Why use a compound clustered key in Cassandra tables?


Why might one want to use a clustered index in a cassandra table?

For example; in a table like this:

CREATE TABLE blah (
  key text,
  a text,
  b timestamp,
  c double,
  PRIMARY KEY ((key), a, b, c)
)

The clustered part is the a, b, c part of the PRIMARY KEY.

What are the benefits? What considerations are there?


Solution

  • Clustering keys do three main things.

    1) They affect the available query pattern of your table.

    2) They determine the on-disk sort order of your table.

    3) They determine the uniqueness of your primary key.

    Let's say that I run an ordering system and want to store product data on my website. Additionally I have several distribution centers, as well as customer contracted pricing. So when a certain customer is on my site, they can only access products that are:

    • Available in a distribution center (DC) in their geographic area.

    • Defined in their contract (so they may not necessarily have access to all products in a DC).

    To keep track of those products, I'll create a table that looks like this:

    CREATE TABLE customerDCProducts (
      customerid text,
      dcid text,
      productid text,
      productname text,
      productPrice int,
      PRIMARY KEY (customerid, dcid, productid));
    

    For this example, if I want to see product 123, in DC 1138, for customer B-26354, I can use this query:

    SELECT * FROM customerDCProducts
    WHERE customerid='B-26354' AND dcid='1138' AND productid='123';
    

    Maybe I want to see products available in DC 1138 for customer B-26354:

    SELECT * FROM customerDCProducts 
    WHERE customerid='B-26354' AND dcid='1138';
    

    And maybe I just want to see all products in all DCs for customer B-26354:

    SELECT * FROM customerDCProducts 
    WHERE customerid='B-26354';
    

    As you can see, the clustering keys of dcid and productid allow me to run high-performing queries on my partition key (customerid) that are as focused as I may need.

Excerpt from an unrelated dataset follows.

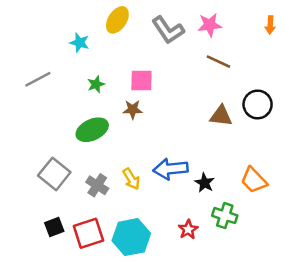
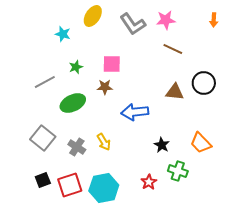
gray line: (38, 79) -> (45, 82), moved
blue arrow: (170, 169) -> (135, 112), moved

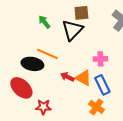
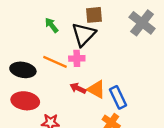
pink cross: (100, 59) -> (77, 58), moved
black ellipse: (32, 64) -> (23, 70), moved
red ellipse: (21, 88) -> (25, 101), turned -35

    The drawback? If I want to query all products for a single DC, regardless of customer, I cannot. I'll need to build a different query table to support that. Even if I want to query just one product, I can't unless I also provide a customerid and dcid.

    What if I want my data ordered a certain way? For this example, I'll take a cue from Patrick McFadin's article on Getting Started With Time Series Data Modeling, and build a table to keep track of the latest temperatures for weather stations.

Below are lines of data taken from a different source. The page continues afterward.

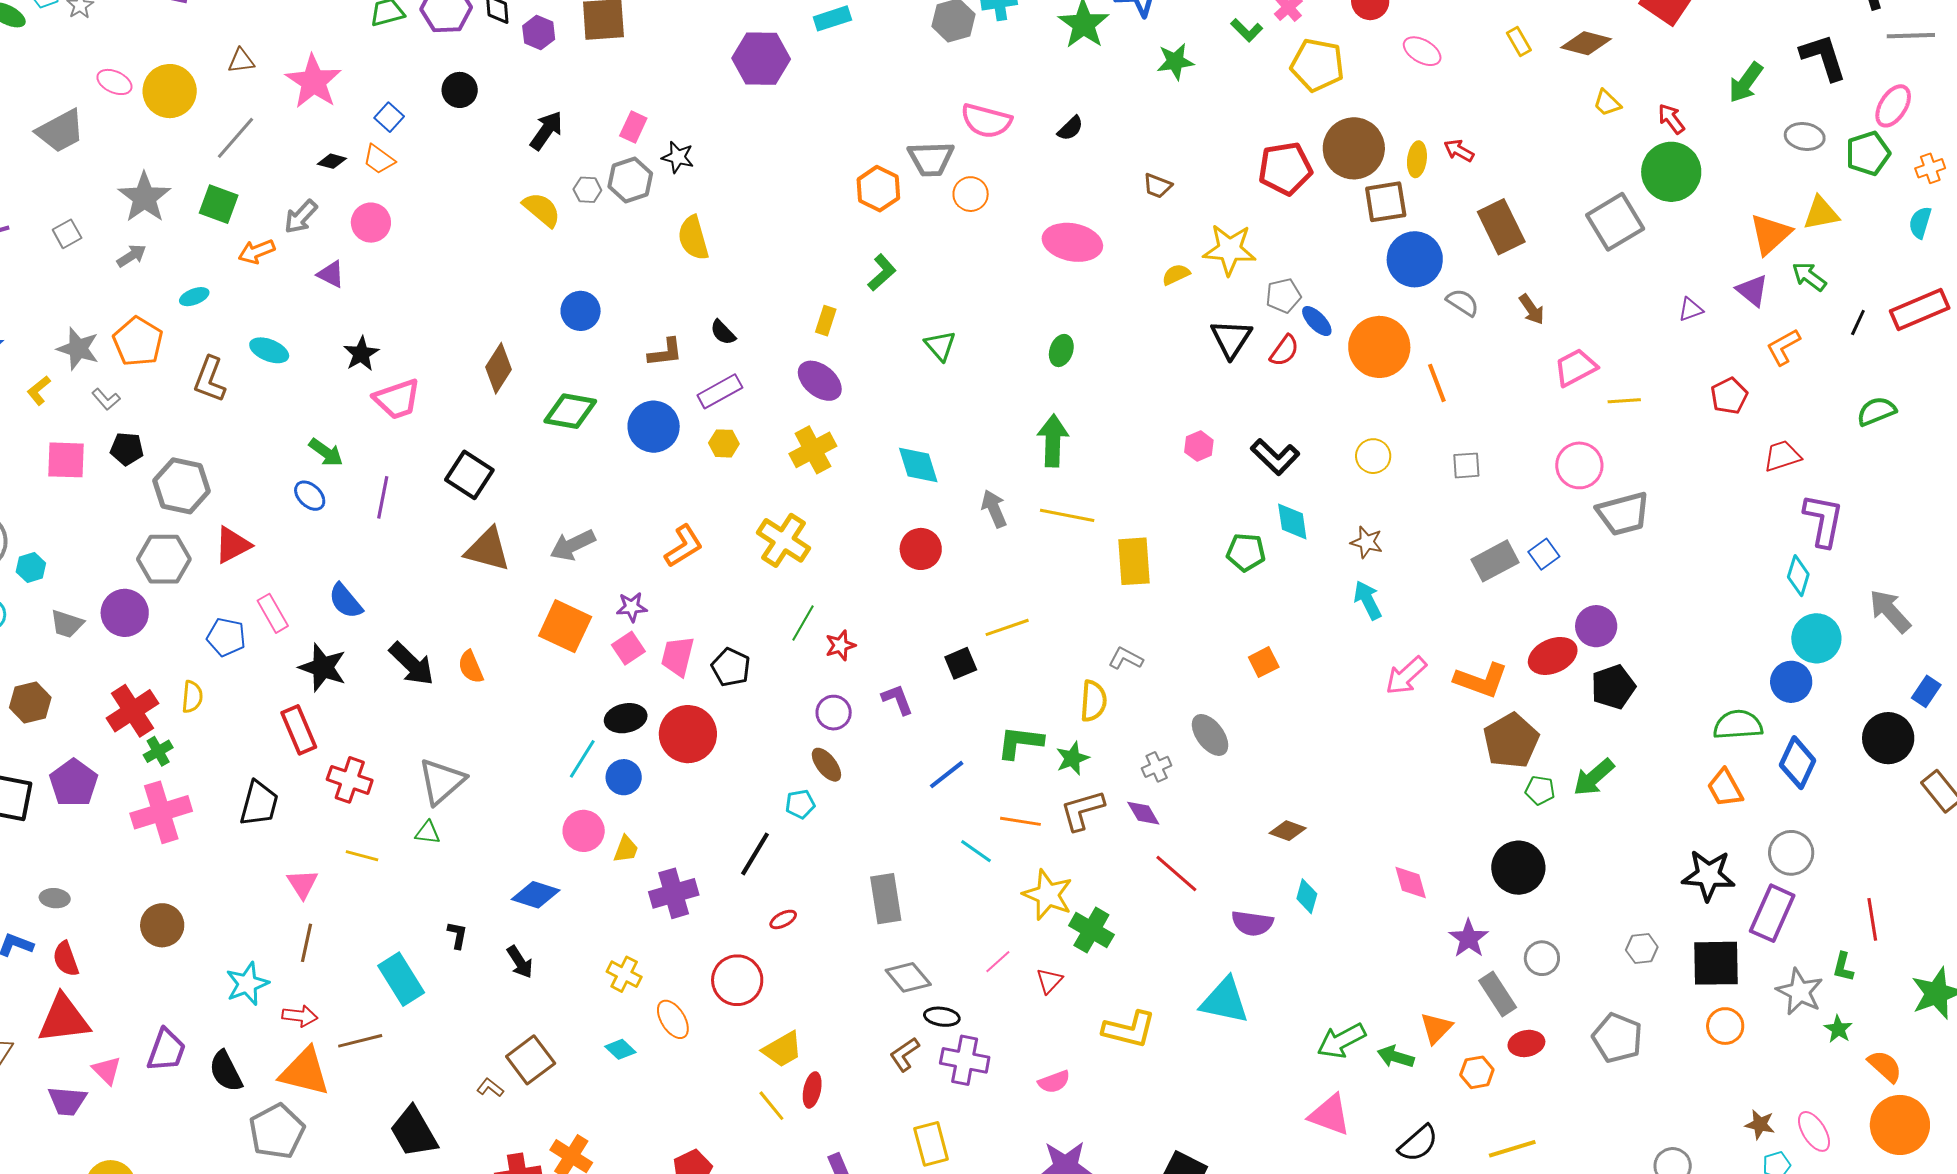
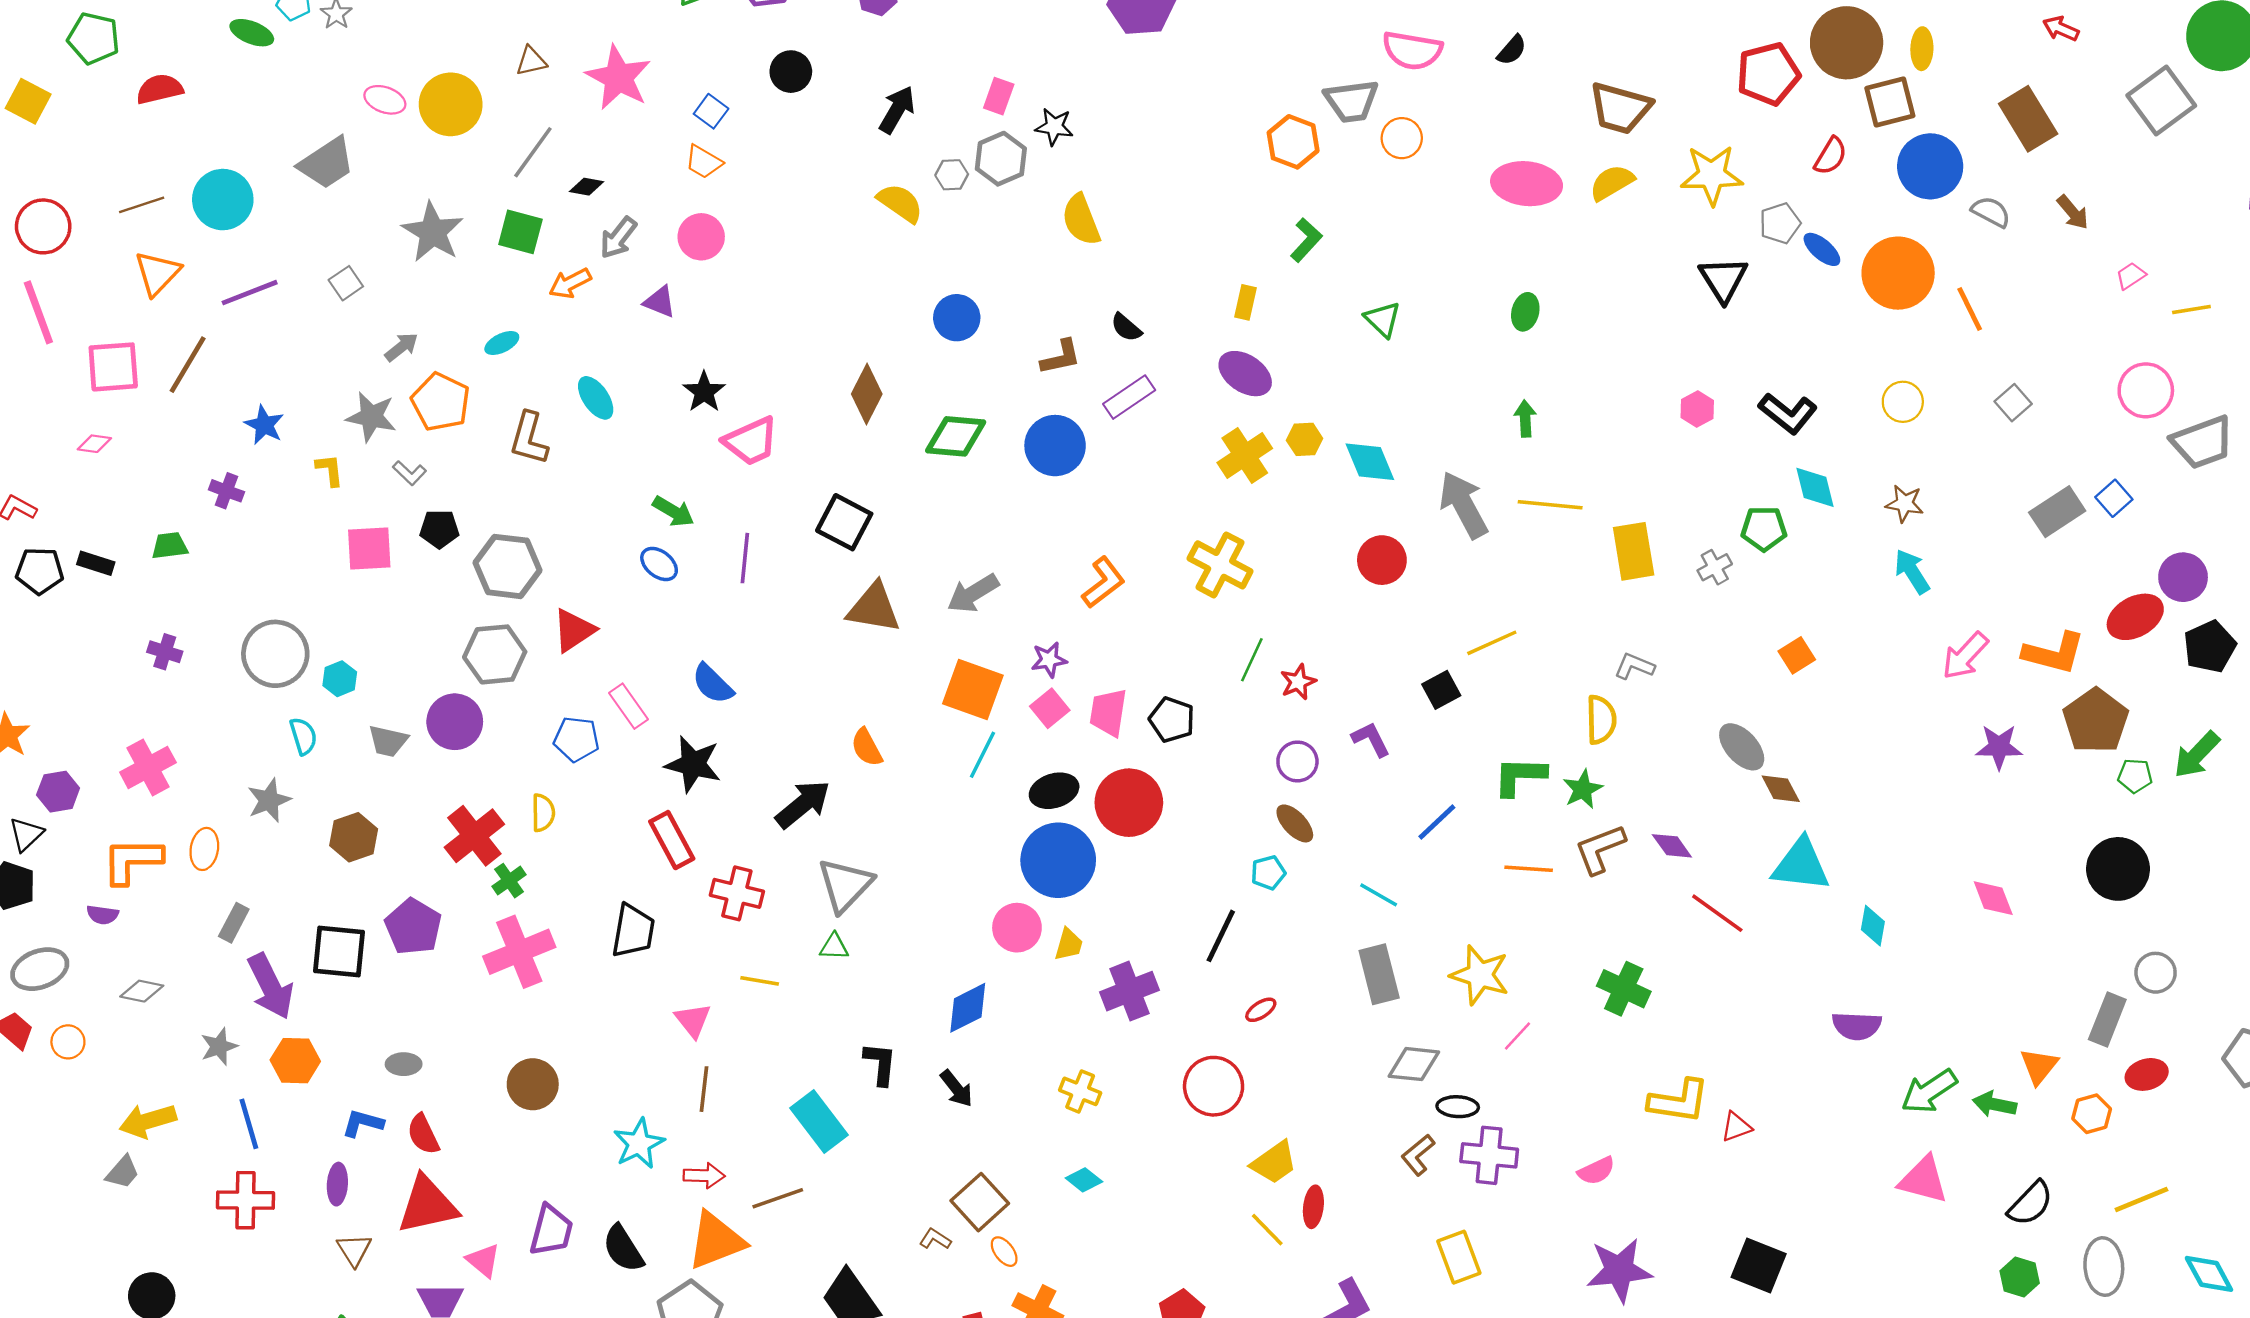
red arrow: (1459, 151) -> (2061, 29), moved
black diamond: (332, 161) -> (587, 187), moved
brown trapezoid: (1157, 186) -> (1620, 108), size x1.8
gray arrow: (131, 256) -> (401, 347), moved
yellow semicircle: (1176, 274) -> (1612, 183), moved, size x1.4
cyan ellipse: (269, 350) -> (596, 398), turned 39
red semicircle: (1284, 351) -> (1831, 156), moved
pink trapezoid: (1576, 368) -> (2131, 276), size x0.6
yellow L-shape: (39, 390) -> (330, 470), turned 128
green arrow: (1053, 441) -> (1525, 419), size x0.6
yellow hexagon: (724, 443) -> (1305, 439), moved
gray square: (1466, 465) -> (2013, 403), turned -32
gray arrow: (994, 509) -> (1464, 505), size x1.5
black arrow: (412, 664) -> (803, 804), moved, turned -78
cyan line: (582, 759) -> (982, 755), moved
gray cross: (1157, 767) -> (1715, 567), moved
blue circle: (624, 777) -> (1058, 860), size x1.8
brown diamond: (1288, 831) -> (1781, 789), moved, turned 48
cyan line: (976, 851) -> (1379, 895), moved
blue diamond: (536, 895) -> (968, 1008), turned -39
yellow star: (1048, 895) -> (1480, 975), moved
purple semicircle: (1252, 923) -> (1857, 1026), moved
black L-shape: (457, 935) -> (880, 1064), size x1.4
purple star: (1469, 938) -> (1999, 747), moved, turned -30
gray diamond: (908, 977) -> (1414, 1064), turned -39
red triangle: (1049, 981) -> (1736, 1127), moved, turned 32
gray rectangle: (1498, 994) -> (2107, 1020), turned 60
cyan triangle: (1225, 1001) -> (1801, 865), moved
orange ellipse: (673, 1019) -> (1004, 1252), moved, size x0.7
orange triangle: (305, 1072) -> (716, 1241), turned -30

    CREATE TABLE latestTemperatures (
      weatherstationid text,
      eventtime timestamp,
      temperature text,
      PRIMARY KEY (weatherstationid,eventtime),
    ) WITH CLUSTERING ORDER BY (eventtime DESC);
    

    By clustering on eventtime, and specifying a DESCending ORDER BY, I can query the recorded temperatures for a particular station like this:

    SELECT * FROM latestTemperatures 
    WHERE weatherstationid='1234ABCD';
    

    When those values are returned, they will be in DESCending order by eventtime.

    Of course, the one question that everyone (with a RDBMS background...so yes, everyone) wants to know, is how to query all results ordered by eventtime? And again, you cannot. Of course, you can query for all rows by omitting the WHERE clause, but that won't return your data sorted in any meaningful order. It's important to remember that Cassandra can only enforce clustering order within a partition key. If you don't specify one, your data will not be ordered (at least, not in the way that you want it to be).

    Let me know if you have any additional questions, and I'll be happy to explain.